Torch-TensorRT
Introduction
Torch-TensorRT is a powerful tool designed to enhance the performance of PyTorch models on NVIDIA platforms. By integrating TensorRT with PyTorch, it significantly reduces inference latency—by up to 5 times compared to standard eager execution—all with just a single line of code. This provides users with a seamless and efficient way to optimize their machine learning models for deployment.
Installation
To get started with Torch-TensorRT, users can choose to install stable versions directly from PyPI using:
pip install torch-tensorrt
Alternatively, for those interested in the latest updates, nightly versions are available from the PyTorch package index:
pip install --pre torch-tensorrt --index-url https://download.pytorch.org/whl/nightly/cu124
For a more comprehensive setup, Torch-TensorRT is available as part of the NVIDIA NGC PyTorch Container, which comes pre-packaged with all necessary dependencies and example notebooks.
Quickstart
Option 1: torch.compile
Torch-TensorRT can be used wherever torch.compile
is employed. Here is how you can start:
import torch
import torch_tensorrt
model = MyModel().eval().cuda() # Define your model here
x = torch.randn((1, 3, 224, 224)).cuda() # Define the input data
optimized_model = torch.compile(model, backend="tensorrt")

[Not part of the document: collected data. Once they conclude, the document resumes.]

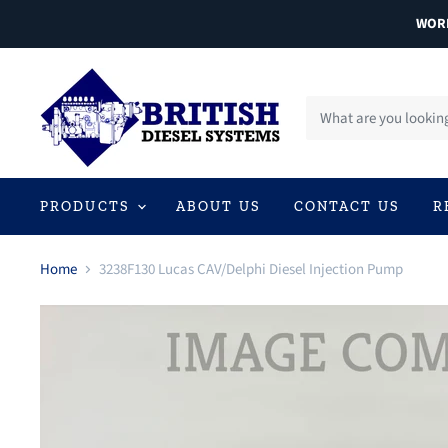
WORL
PRODUCTS
ABOUT US
CONTACT US
R
Home
3238F130 Lucas CAV/Delphi Diesel Injection Pump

optimized_model(x) # Compiles on the first run
optimized_model(x) # This execution will be fast!
Option 2: Export
For those looking to optimize models ahead-of-time or deploy them in a C++ environment, Torch-TensorRT provides an export-style workflow. This allows models to be serialized for deployment without Python dependencies.
- Step 1: Optimize + Serialize
import torch
import torch_tensorrt
model = MyModel().eval().cuda() # Define your model here
inputs = [torch.randn((1, 3, 224, 224)).cuda()] # Define your inputs
trt_gm = torch_tensorrt.compile(model, ir="dynamo", inputs=inputs)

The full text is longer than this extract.